ARIMA's fundamental limitation in financial markets is the Efficient Market Hypothesis (weak form): if price changes followed a predictable ARIMA structure, arbitrageurs would trade away the pattern. Empirically, financial return series often cannot be distinguished from ARIMA(0,0,0) — a white noise process — at conventional significance levels, meaning ARIMA adds little to a naive random walk forecast. Where ARIMA has genuine value is in: (1) volatility forecasting — the squared residuals of an ARIMA model often have significant ARCH effects, leading naturally to GARCH models for variance forecasting; (2) high-frequency data where microstructure effects (bid-ask bounce, inventory effects) create genuine short-horizon predictability; and (3) as a component in ensemble forecast combinations. Forecast combination (averaging multiple model forecasts) consistently outperforms individual models in time series forecasting literature (Timmermann 2006). Combining ARIMA, exponential smoothing, and a simple mean provides a more robust forecast than any single model.
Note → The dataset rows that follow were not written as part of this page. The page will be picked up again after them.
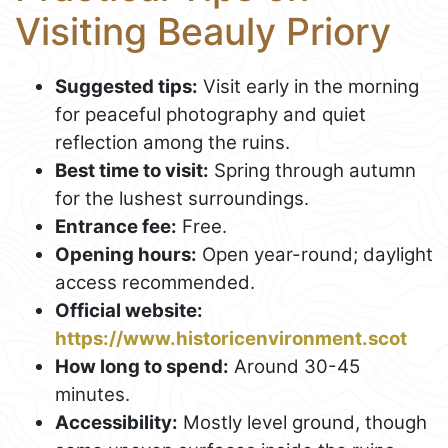
Visiting Beauly Priory
Suggested tips:
Visit early in the morning
for peaceful photography and quiet
reflection among the ruins.
Best time to visit:
Spring through autumn
for the lushest surroundings.
Entrance fee:
Free.
Opening hours:
Open year-round; daylight
access recommended.
Official website:
https://www.historicenvironment.scot
How long to spend:
Around 30-45
minutes.
Accessibility:
Mostly level ground, though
In Gilito's engine, ARIMA forecasts are combined with GARCH volatility estimates and regression-based trend signals to form composite price forecasts.
Formula
ARIMA(p,d,q): ΔᵈXₜ = c + Σᵢφᵢ·Δᵈ Xₜ₋ᵢ + εₜ + Σⱼθⱼ·εₜ₋ⱼ where φ are AR coefficients, θ are MA coefficients, ε is white noise
- 1.Test for stationarity (ADF test); difference the series d times until stationary.
- 2.Plot ACF and PACF of the stationary series to identify candidate p and q values.
- 3.Fit ARIMA(p, d, q) via maximum likelihood; compare models using AIC/BIC.
- 4.Validate residuals: check for remaining autocorrelation (Ljung-Box test) and normality.
- 5.Generate h-step-ahead forecasts with confidence intervals from the fitted model.
Parameters
| Parameter | Default | Range | Description |
|---|---|---|---|
| AR Order (p) | 1 | 0–5 | Number of autoregressive lag terms. |
| Differencing (d) | 1 | 0–2 | Number of times the series is differenced for stationarity. |
| MA Order (q) | 1 | 0–5 | Number of moving average error terms. |
Trading signals
bullish: ARIMA forecast significantly positive (above confidence threshold)
Model predicts above-average return — consider long entry with probability weighting.
bearish: ARIMA forecast significantly negative
Model predicts below-average return — consider short entry or exit.
neutral: ARIMA forecast within noise confidence interval
Model prediction not statistically significant — no trade signal.
Limitations
- •Financial returns are close to a random walk — ARIMA rarely beats a naive no-change forecast significantly.
- •Linear model — cannot capture non-linear patterns or regime changes.
- •Requires stationarity assumption; parameters must be re-estimated as market dynamics change.
- •Point forecasts are often misleading — always use confidence intervals; forecast intervals for financial series are very wide.
Gilito fits rolling ARIMA models (with automatic order selection via AIC) to each asset on weekly retraining cycles, using ARIMA forecasts as one component in its ensemble forecasting system. ARIMA residual diagnostics also feed into its GARCH volatility model — the two are always estimated as a system in ARMA-GARCH form.